Snijd met een scherp mes de vetlaag aan de bovenkant van het vlees tot op ½ cm weg. Daardoor smelt het resterende vet sneller in de barbecue. Verwijder het vlies aan de onderkant van het vlees zoveel mogelijk.
Meng de ingrediënten voor het kruidenmengsel in een schaal. Wrijf het vlees rondom eerst in met olie en bestrooi het vervolgens met het kruidenmengsel. Laat 30 minuten rusten op kamertemperatuur.
Maak de barbecue klaar voor indirecte hitte (120-130°C). Leg de helft van het rookhout op de gloed en sluit de deksel. Leg, zodra er rook ontstaat, het vlees met de vetzijde naar omhoog boven het indirecte gedeelte en rook het met gesloten deksel.
Leg na 2 uur garen het overige rookhout op de gloed. Doe 120 ml appelazijn in de plantenspuit en besproei het vlees dun met azijn. Herhaal dit 2 uur later nog eens.
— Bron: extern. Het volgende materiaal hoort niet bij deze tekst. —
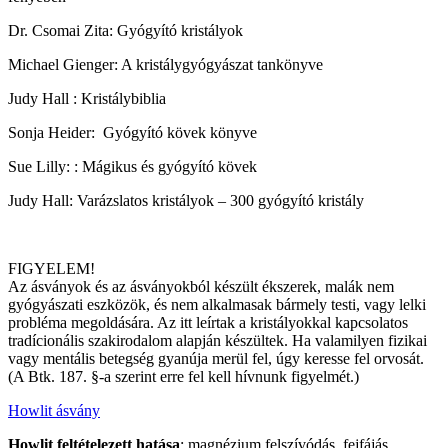
Dr. Csomai Zita: Gyógyító kristályok
Michael Gienger: A kristálygyógyászat tankönyve
Judy Hall : Kristálybiblia
Sonja Heider: Gyógyító kövek könyve
Sue Lilly: : Mágikus és gyógyító kövek
Judy Hall: Varázslatos kristályok – 300 gyógyító kristály
FIGYELEM!
Az ásványok és az ásványokból készült ékszerek, malák nem
gyógyászati eszközök, és nem alkalmasak bármely testi, vagy lelki
probléma megoldására. Az itt leírtak a kristályokkal kapcsolatos
tradícionális szakirodalom alapján készültek. Ha valamilyen fizikai
vagy mentális betegség gyanúja merül fel, úgy keresse fel orvosát.
(A Btk. 187. §-a szerint erre fel kell hívnunk figyelmét.)
Howlit ásvány
Howlit feltételezett hatása
: magnézium felszívódás, fejfájás,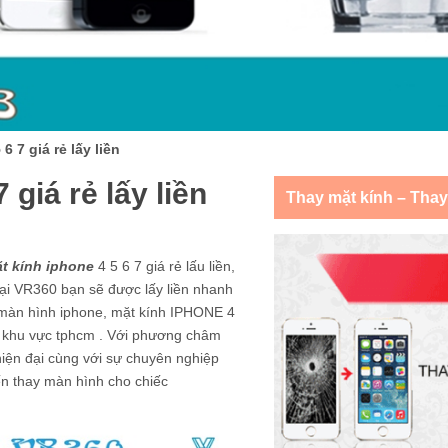
6 7 giá rẻ lấy liền
 giá rẻ lấy liền
Thay mặt kính – Tha
t kính iphone
4 5 6 7 giá rẻ lấu liền,
tại VR360 bạn sẽ được lấy liền nhanh
 màn hình iphone, mặt kính IPHONE 4
hất khu vực tphcm . Với phương châm
 hiện đại cùng với sự chuyên nghiệp
ến thay màn hình cho chiếc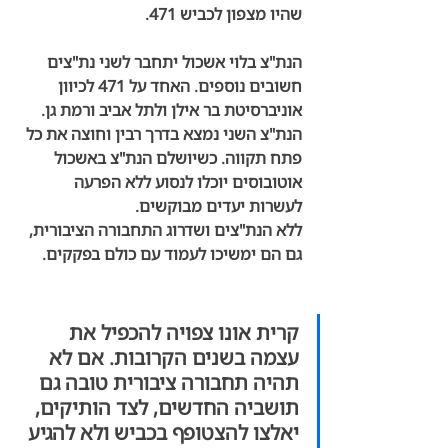
שהיו מצפון לכביש 471. 
הנת"צ בלוי אשכול יתחבר לשני נת"צים 
חשובים נוספים. האחד על 471 לכיוון 
אוניברסיטת בר אילן ולתל אביב ורמת גן. 
הנת"צ השני נמצא בדרך רבין וחוצה את כל 
פתח תקווה. כשיושלם הנת"צ באשכול 
אוטובוסים יוכלו לנסוע ללא הפרעה 
לעשרות יעדים מבוקשים. 
ללא הנת"צים ושדרוג התחבורה הציבורית, 
גם הם ימשיכו לעמוד עם כולם בפקקים.
קרית אונו צפויה להכפיל את 
עצמה בשנים הקרובות. אם לא 
תהיה תחבורה ציבורית טובה גם 
תושביה החדשים, לצד הותיקים, 
יאלצו להצטופף בכביש ולא להגיע 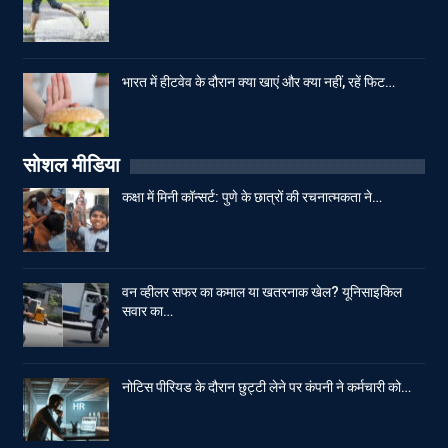
भारत में हीटवेव के दौरान क्या खाएं और क्या नहीं, रहें फिट…
सोशल मीडिया
कक्षा में मिनी कॉन्सर्ट: पुणे के छात्रों की रचनात्मकता ने…
वन व्हीलर सफर का कमाल या खतरनाक खेल? यूनिसाइकिल
सवार का…
नोटिस पीरियड के दौरान छुट्टी लेने पर कंपनी ने कर्मचारी को…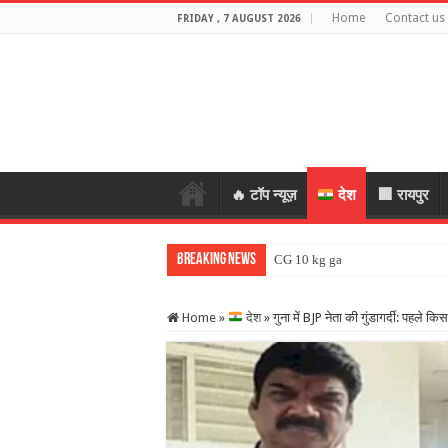
Home
Contact us
FRIDAY , 7 AUGUST 2026
🔥 टॉप न्यूज़
देश
🏢 रायपुर
Breaking News
CG 10 kg gas cylinder: छत्तीसगढ़ म
Home
»
देश
»
गुना में BJP नेता की गुंडागर्दी: पहले क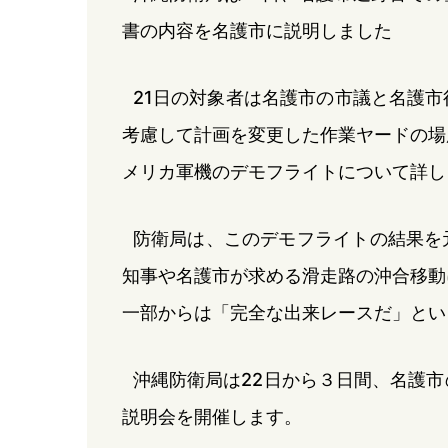
書の内容を名護市に説明しました
21日の対象者は名護市の市議と名護
考慮して計画を変更した作業ヤードの場
メリカ軍機のデモフライトについて詳し
防衛局は、このデモフライトの結果を
知事や名護市が求める滑走路の沖合移動
一部からは「完全な出来レースだ」とい
沖縄防衛局は22日から３日間、名護
説明会を開催します。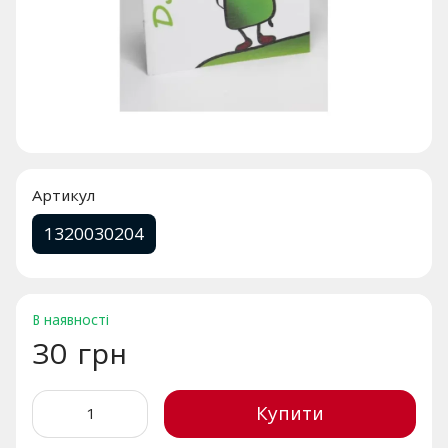
Артикул
1320030204
В наявності
30 грн
Купити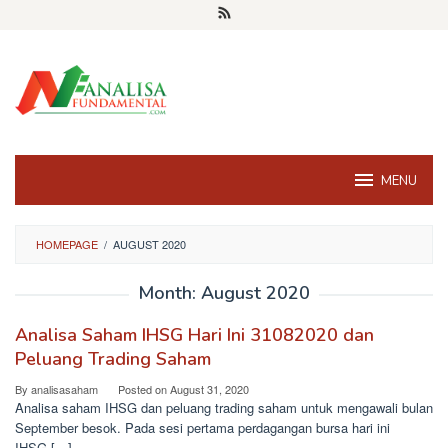
Skip
to
content
MENU
HOMEPAGE
/
AUGUST 2020
Month:
August 2020
Analisa Saham IHSG Hari Ini 31082020 dan
Peluang Trading Saham
By
analisasaham
Posted on
August 31, 2020
Analisa saham IHSG dan peluang trading saham untuk mengawali bulan
September besok. Pada sesi pertama perdagangan bursa hari ini
IHSG […]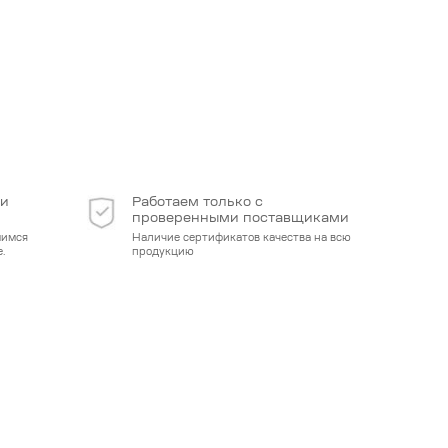
 и
Работаем только с
проверенными поставщиками
мимся
Наличие сертификатов качества на всю
.
продукцию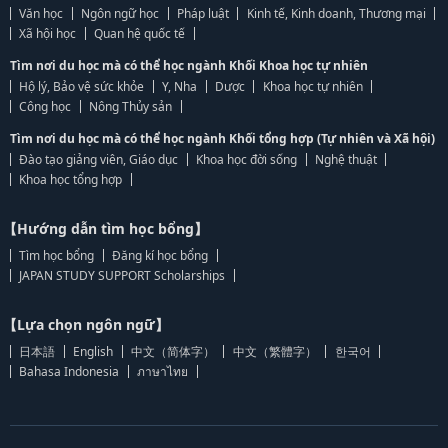
Văn học
Ngôn ngữ học
Pháp luật
Kinh tế, Kinh doanh, Thương mại
Xã hội học
Quan hệ quốc tế
Tìm nơi du học mà có thể học ngành Khối Khoa học tự nhiên
Hộ lý, Bảo vệ sức khỏe
Y, Nha
Dược
Khoa học tự nhiên
Công học
Nông Thủy sản
Tìm nơi du học mà có thể học ngành Khối tổng hợp (Tự nhiên và Xã hội)
Đào tạo giảng viên, Giáo dục
Khoa học đời sống
Nghệ thuật
Khoa học tổng hợp
【Hướng dẫn tìm học bổng】
Tìm học bổng
Đăng kí học bổng
JAPAN STUDY SUPPORT Scholarships
【Lựa chọn ngôn ngữ】
日本語
English
中文（简体字）
中文（繁體字）
한국어
Bahasa Indonesia
ภาษาไทย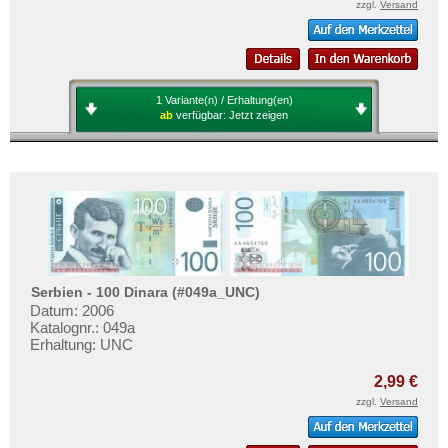
zzgl.
Versand
1 Variante(n) / Erhaltung(en)
ab
verfügbar:
Jetzt zeigen
Serbien - 100 Dinara (#049a_UNC)
Datum: 2006
Katalognr.: 049a
Erhaltung: UNC
2,99 €
zzgl.
Versand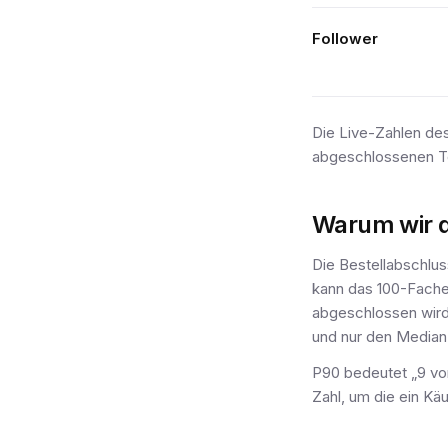
Follower
Die Live-Zahlen de
abgeschlossenen Tes
Warum wir d
Die Bestellabschlus
kann das 100-Fache
abgeschlossen wird.
und nur den Median 
P90 bedeutet „9 von
Zahl, um die ein Käu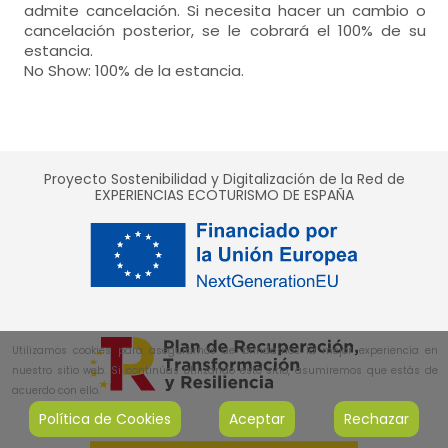
admite cancelación. Si necesita hacer un cambio o
cancelación posterior, se le cobrará el 100% de su
estancia.
No Show: 100% de la estancia.
Proyecto Sostenibilidad y Digitalización de la Red de
EXPERIENCIAS ECOTURISMO DE ESPAÑA
Utilizamos cookies para asegurarnos de brindarnos la mejor experiencia en
nuestro sitio web. Si continúas utilizando este sitio, asumiremos que estás de
acuerdo con ello.
Política de Cookies
Aceptar
Rechazar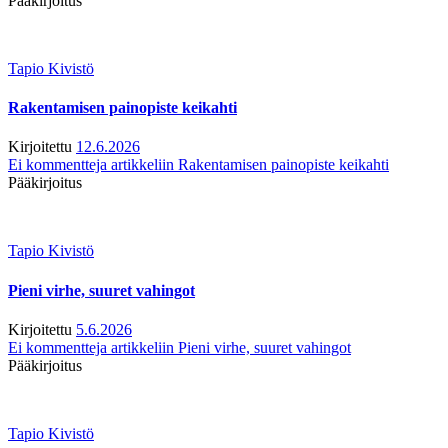
Pääkirjoitus
Tapio Kivistö
Rakentamisen painopiste keikahti
Kirjoitettu
12.6.2026
Ei kommentteja
artikkeliin Rakentamisen painopiste keikahti
Pääkirjoitus
Tapio Kivistö
Pieni virhe, suuret vahingot
Kirjoitettu
5.6.2026
Ei kommentteja
artikkeliin Pieni virhe, suuret vahingot
Pääkirjoitus
Tapio Kivistö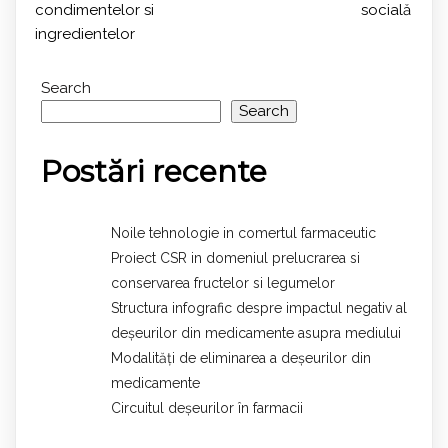
condimentelor si
socială
ingredientelor
Search
Search
Postări recente
Noile tehnologie in comertul farmaceutic
Proiect CSR in domeniul prelucrarea si
conservarea fructelor si legumelor
Structura infografic despre impactul negativ al
deșeurilor din medicamente asupra mediului
Modalități de eliminarea a deșeurilor din
medicamente
Circuitul deșeurilor în farmacii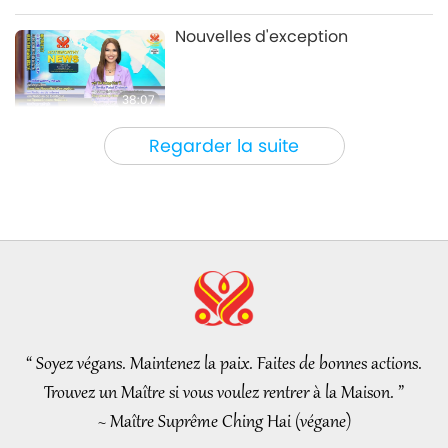
Entre Maître et disciples
2020-01-31
8339
Vues
Nouvelles d'exception
38:07
Nouvelles d'exception
2026-08-05
150
Vues
Regarder la suite
L’éthique islamique concernant
l’eau : extraits des Hadiths,
partie 1/2
22:27
Paroles de sagesse
2026-08-05
153
Vues
Au-delà du calcium : les
habitudes quotidiennes qui
façonnent vos os
“ Soyez végans. Maintenez la paix. Faites de bonnes actions.
21:56
Trouvez un Maître si vous voulez rentrer à la Maison. ”
Un mode de vie sain
2026-08-05
149
Vues
~ Maître Suprême Ching Hai (végane)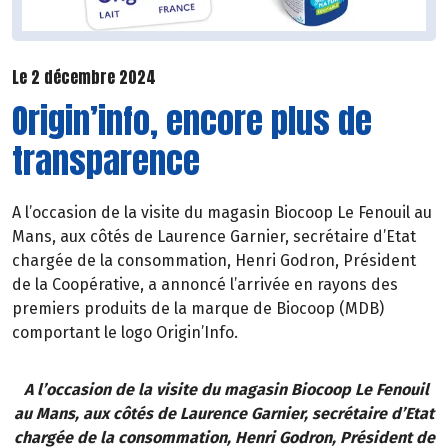
Le 2 décembre 2024
Origin’info, encore plus de
transparence
A l’occasion de la visite du magasin Biocoop Le Fenouil au
Mans, aux côtés de Laurence Garnier, secrétaire d’Etat
chargée de la consommation, Henri Godron, Président
de la Coopérative, a annoncé l’arrivée en rayons des
premiers produits de la marque de Biocoop (MDB)
comportant le logo Origin’Info.
A l’occasion de la visite du magasin Biocoop Le Fenouil
au Mans, aux côtés de Laurence Garnier, secrétaire d’Etat
chargée de la consommation, Henri Godron, Président de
Meng ondertussen de ingrediënten voor de saus met 60 ml water in een schaal, tot de suiker en het zout zijn opgelost.
Controleer na 4 uur de kerntemperatuur van het vlees. Mocht deze nog niet bij de 65-70°C liggen, laat het vlees dan nog eens hoogstens 1 uur garen, tot de kerntemperatuur is bereikt.
Zodra het vlees een kerntemperatuur van 65-70°C heeft, zit er ook een mooi korstje op. Leg 2 grote vellen butcher paper op het werkblad. Leg het vlees op het papier, besproei nog een keer met de azijn (of doe er een scheutje kalfsbouillon bij). Wikkel het vervolgens helemaal in het papier, bind het vast met slagerstouw en leg dit pakket in een lekbak.
Zet de lekbak in de barbecue en rook met gesloten deksel nog eens 2-3 uur boven het indirecte gedeelte, tot het vlees een kerntemperatuur heeft van 90-95°C. Til de lekbak met het vlees uit de barbecue en laat het nog eens 1 uur in het papier rusten.
Verwijder het papier en trek het nog warme vlees met 2 vorken in stukken. Verwijder grotere stukken vet en pezen. Doe het geplukte vlees in een schaal en meng het met de saus (naar smaak). Leg het vlees tussen de broodjes en serveer warm. Geef er naar wens een koolsalade bij.